Algorithm - Sequential Search and Binary Search (Concept and C++)
Sequential Search
Search means finding the desired data among the data list
Sequential Search: Find the data you want by comparing the list one by one from the front
- Time complexity
- Worst case: when list length is n, it should be compared n times
- $O(n)$
- C++ example
#include<iostream>
#include<cstdio>
using namespace std;
bool sequentialSearch(int* data, int size, int key)
{
for(int i = 0; i < size; ++i)
{
if(data[i] == key)
{
return true;
}
}
return false;
}
int main()
{
int list_s[] = {5,4,3,2,1};
int len = sizeof(list_s) / sizeof(list_s[0]);
if(sequentialSearch(list_s, len, 3))
cout << "search success" << endl;
else
cout << "search fail" << endl;
}
Binary Search
Binary Search: Divide the data to be searched into half to search for the desired data
Divide and Conqure
- Binary search
- Divide: Divide the data list into two sublists
- Conqure
- data > Medium value: Search for the number to search in the sub-list at the back
- data < Medium value: Search for the number to search in the previous sub-list
Time Complexity
- Divide n lists in half every times and perform comparison operations k times until 1
- n X $\frac { 1 }{ 2 }$ X $\frac { 1 }{ 2 }$ X $\frac { 1 }{ 2 }$ … = 1
- n X $\frac { 1 }{ 2 }^k$ = 1
- n = $2^k$ = $log_2 n$ = $log_2 2^k$
- $log_2 n$ = k
- In big O notation, k + 1 is the final time complexity (even when it becomes 1, comparison operation is performed once)

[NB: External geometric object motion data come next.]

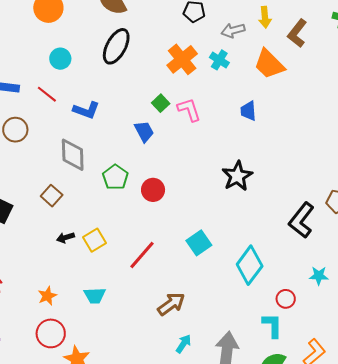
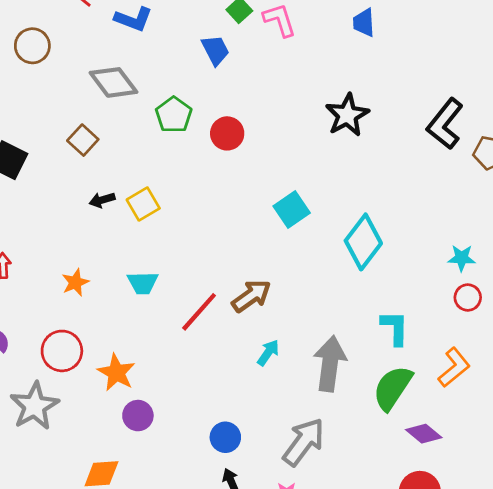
gray diamond: (73, 155) -> (114, 82), turned -36
black L-shape: (301, 220) -> (445, 124), moved
red line: (142, 255) -> (199, 312), moved
red circle: (286, 299) -> (468, 297), moved
red circle: (51, 333) -> (62, 351), moved

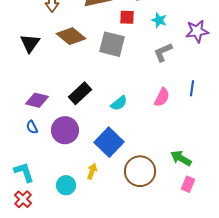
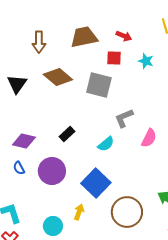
gray L-shape: (163, 52) -> (124, 118), moved
black rectangle: (80, 93) -> (67, 134), size x0.7

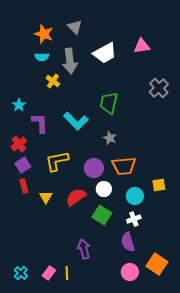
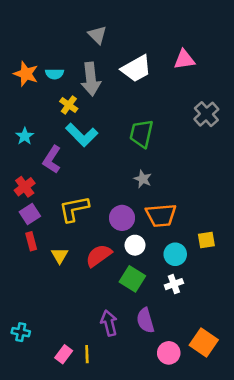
orange star: (44, 34) -> (26, 74), moved
cyan L-shape: (76, 121) -> (82, 135), moved
purple L-shape: (40, 123) -> (52, 159), turned -145
purple semicircle: (128, 242) -> (145, 320), moved
cyan cross: (21, 273) -> (21, 332), moved, turned -32

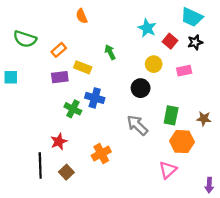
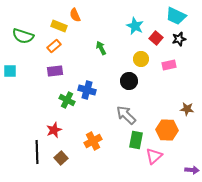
yellow rectangle: (83, 67) -> (59, 26), moved
green rectangle: (171, 115) -> (136, 140), moved
purple arrow: (209, 185) -> (192, 170), turned -88

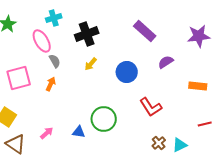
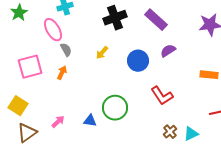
black cross: (87, 34) -> (115, 18), moved
purple semicircle: (166, 62) -> (168, 51), moved
brown triangle: (16, 144) -> (27, 133), turned 50

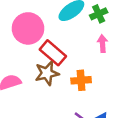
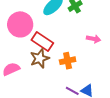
pink arrow: (102, 44) -> (94, 39), moved, turned 112

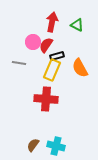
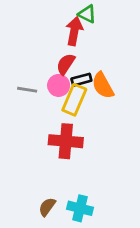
green triangle: (77, 25) -> (87, 14), moved
pink circle: (33, 42) -> (59, 85), moved
orange semicircle: (80, 68) -> (103, 85), moved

- Eventually, $O(log_2 n + 1)$, 2 and 1, constant are deleted so, $O(log n)$
C++
#include<iostream>
#include<cstdio>
using namespace std;
void binarySearch(int* data, int left, int right, int key)
{
if(right < left)
{
cout << "search fail" << endl;
return;
}
int mid = left + (right-left)/2;
if(data[mid] == key)
{
cout << "search success" << endl;
return;
}
if(data[mid] < key)
binarySearch(data, mid+1, right, key);
else
binarySearch(data, left, mid-1, key);
}
int main()
{
int list_s[] = {2,5,8,12,16,23,38,56,72,91};
int len = sizeof(list_s) / sizeof(list_s[0]);
binarySearch(list_s, 0, len-1, 23);
binarySearch(list_s, 0, len-1, 10);
return 0;
}